One of the best rules that the SEC ever put in place was Regulation Fair Disclosure, or Reg FD, which was promulgated in 2000. Reg FD mandates that public companies must disclose material information to all investors at the same time.
Prior to Reg FD, companies would often disclose market-moving information to certain investors before others, allowing them to profit by placing trades before the information became widely known.
Unfortunately, Reg FD does not apply to foreign private issuers. Most US listed Chinese companies are classified as foreign private issuers. As foreign private issuers, the companies are also not required to file quarterly reports on Form 10Q nor get auditor review of the quarters. Most US listed Chinese companies do provide quarterly results anyway, although they usually do not include an auditor review report. For foreign private issuers, the annual report is filed on Form 20F instead of Form 10K, and is due a month later.
I think the logic behind not applying Reg FD to foreign private issuers is based on an assumption that the companies are also listed on a foreign exchange, and the SEC is reluctant to add on additional requirements beyond what the regulators and exchanges in local markets require. That logic is invalid with respect to most U.S. listed Chinese companies, since they are not typically listed on any other stock exchange.
The SEC has announced a settlement with the Chinese member firms of the Big Four over their failure to give the SEC auditing working papers when requested to do so. The firms argued that they were unable to do so because of Chinese laws, but after the suit was filed the firms worked with Chinese regulators to release the working papers. An administrative trial judge banned the firms from practice for six months, and the settlement is a result of the firm’s appeal of the judge’s decision.
The settlement falls far short of what is needed to protect investors. What is needed is a comprehensive deal between China and the US to allow the SEC unfettered access to documents necessary to enforce US securities laws on Chinese companies that have elected to list in the United States. Instead the settlement lets the accounting firms and their clients off the hook, providing only a mechanism to restart the proceedings if the firms fail to cooperate in the future.

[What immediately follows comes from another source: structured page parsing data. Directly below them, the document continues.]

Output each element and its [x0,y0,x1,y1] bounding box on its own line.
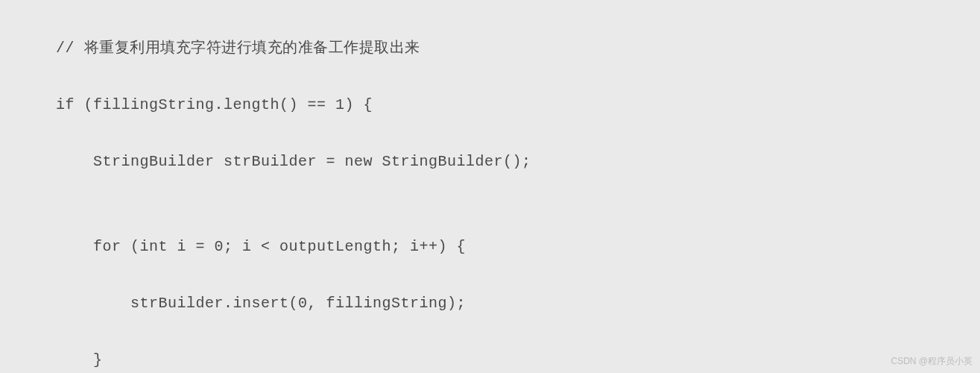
code-line: for (int i = 0; i < outputLength; i++) { [56,233,980,261]
code-block: // 将重复利用填充字符进行填充的准备工作提取出来 if (fillingStr… [0,6,980,373]
code-line: } [56,346,980,373]
code-line: // 将重复利用填充字符进行填充的准备工作提取出来 [56,34,980,63]
code-line: StringBuilder strBuilder = new StringBui… [56,148,980,176]
code-line: if (fillingString.length() == 1) { [56,91,980,119]
code-line: strBuilder.insert(0, fillingString); [56,289,980,318]
watermark: CSDN @程序员小英 [891,353,973,370]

It appears that the SEC decided to kick the can down the road, rather than use the leverage of these cases to push China into greater cooperation on securities fraud by US listed Chinese companies. There have been many instances of fraud committed by US listed Chinese companies, and most perpetrators have escaped justice when China blocked the SEC from getting China documents. As far as I know, no Chinese person has faced prosecution in China for crimes associated with US listed companies, even when the purported acts – theft, kidnapping of auditors, fake bank confirmations, etc. are all crimes in China.
The Wall Street Journal, citing unnamed inside sources, reported that the SEC is close to reaching a deal with the China’s member firms of the Big Four over the lawsuit over audit working papers. The firms would be sanctioned, pay fines of $500,000 each, and have the suspension from practice that was ordered by an administrative trial judge removed. The Journal reports the SEC Commission could vote on the settlement as soon as February 5, 2015.
The article says that the settlement includes a strong framework for the firms to cooperate with the SEC and for the agency to obtain audit documents in the future. The problem is that the firms and the SEC have no ability to do that. China has refused to allow the firms to turn over working papers to the SEC or PCAOB, and any deal to do so has to be with Chinese regulators and not with the accounting firms.
I suspect that a deal is imminent between the US and China over audit and securities regulation. Given China’s recent proposal to clean up the VIE structure, I think China has decided it wants access to US capital markets and has decided to cooperate with US regulators and remove obstacles to US listings. Consequentially, I expect we will see a deal between Chinese regulators and the SEC and PCAOB before the settlement with the Big Four is finalized. US regulators would be foolish to let the Big Four off the hook before they get such a deal.